Love is Colder Than Death () is a 1969 West German black-and-white film directed by Rainer Werner Fassbinder, his first feature film. In the original theater presentation in Berlin the title was first Kälter als der Tod; at the beginning of film production, it was Liebe – kälter als der Tod as on some film posters. The cinematographer Dietrich Lohmann and the cast as an ensemble won an award at the German Film Awards in 1970.

Plot
Petty hood Franz (Fassbinder) refuses to join the syndicate, where he meets a handsome young thug called Bruno (Lommel) and gives him his address in Munich. It is the flat of the prostitute Joanna (Schygulla), where Franz lives as her pimp. Bruno has been ordered by the syndicate to follow Franz and on going to the address is told he has moved. So he goes round the streets of the city asking prostitutes if they know a prostitute called Joanna.

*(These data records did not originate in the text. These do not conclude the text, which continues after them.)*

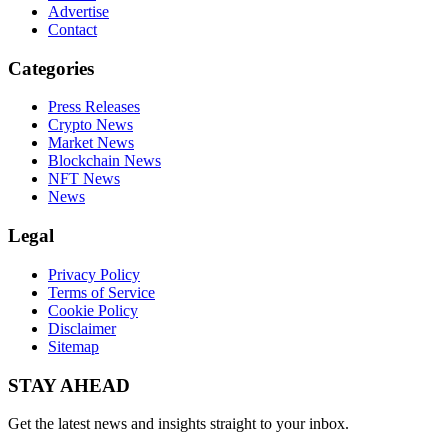
Advertise
Contact
Categories
Press Releases
Crypto News
Market News
Blockchain News
NFT News
News
Legal
Privacy Policy
Terms of Service
Cookie Policy
Disclaimer
Sitemap
STAY AHEAD
Get the latest news and insights straight to your inbox.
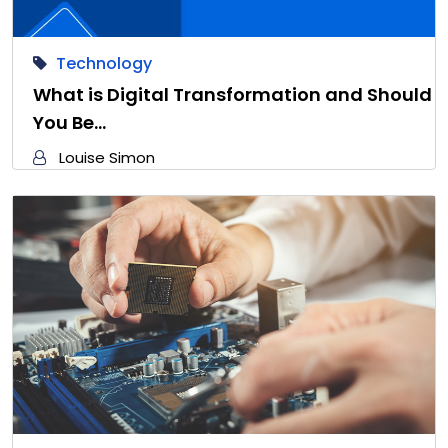
Technology
What is Digital Transformation and Should
You Be…
Louise Simon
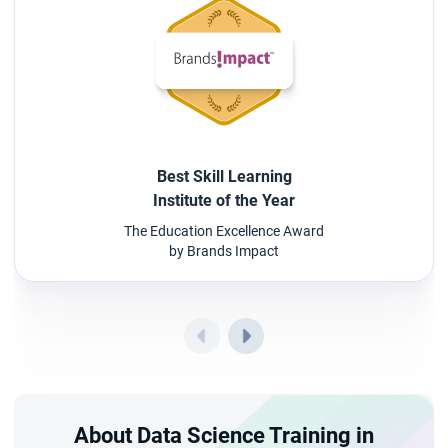
Best Skill Learning
Institute of the Year
The Education Excellence Award
by Brands Impact
About Data Science Training in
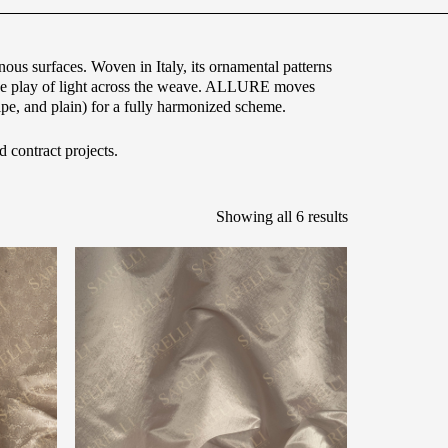
ous surfaces. Woven in Italy, its ornamental patterns
 the play of light across the weave. ALLURE moves
ipe, and plain) for a fully harmonized scheme.
d contract projects.
Showing all 6 results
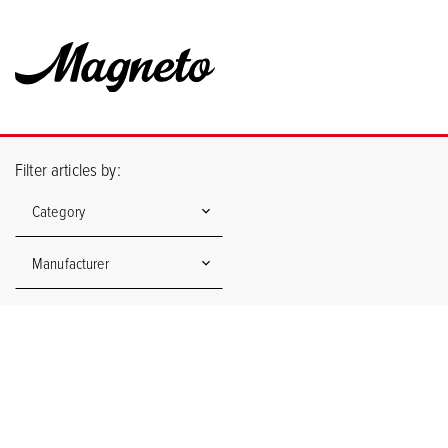
Filter articles by:
Category
Manufacturer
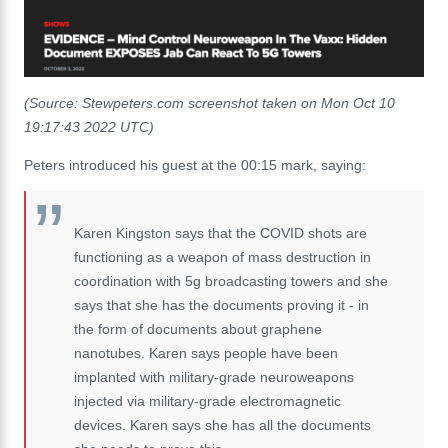
(Source: Stewpeters.com screenshot taken on Mon Oct 10
19:17:43 2022 UTC)
Peters introduced his guest at the 00:15 mark, saying:
Karen Kingston
says
that
the
COVID
shots
are
functioning
as
a
weapon
of
mass
destruction
in
coordination
with
5g
b
roadcasting
towers
and
she
says
that
she
has
the
documents
proving it -
in
the
form
of
documents
about
graphene
nanotubes.
Karen
says
people
have
been
implanted
with
military-grade
neuro
weapons
injected
via
military-grade
electromagnetic
devices.
Karen
says
she
has
all
the
documents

Eventually he finds where the pair are hiding, because Franz is being sought by a Turk for killing his brother. Bruno offers to solve the problem, so the three go to the café where the Turk can be found and shoot him. As they leave, Bruno also shoots the waitress who is the only witness. Franz is picked up by the police for both killings and, while he is held for questioning, Joanna starts an affair with Bruno.

When Franz is freed because the police have no evidence, the three then plan a bank robbery. As they arrive outside, plain clothes police appear and Bruno is killed in a shootout while Franz and Joanna get away. In the car she tells him she had tipped the cops off about the robbery.  He says "Nutte" [whore] and keeps on driving as the film fades to white.

Cast

 Ulli Lommel – Bruno
 Rainer Werner Fassbinder – Franz
 Hanna Schygulla – Joanna
 Katrin Schaake – Woman on train
 Liz Soellner – Newspaper Saleswoman
 Gisela Otto – Prostitute
 Ursula Strätz – Prostitute
 Monika Stadler – Waitress
 Hans Hirschmüller – Peter
 Les Olvides – Georges
 Peer Raben – Jürgen 
 Howard Gaines – Raoul
 Peter Moland – Interrogator
 Kurt Raab – Department Store Detective
 Peter Berling – Weapons Seller
 Anastassios Karalas – Turkish Man

Reception
Initial reception was generally negative, and the film was even booed at the 19th Berlin International Film Festival in 1969. Today, however, it is seen as a fine example of Fassbinder's early style, with a heavy 'nouvelle vague' influence.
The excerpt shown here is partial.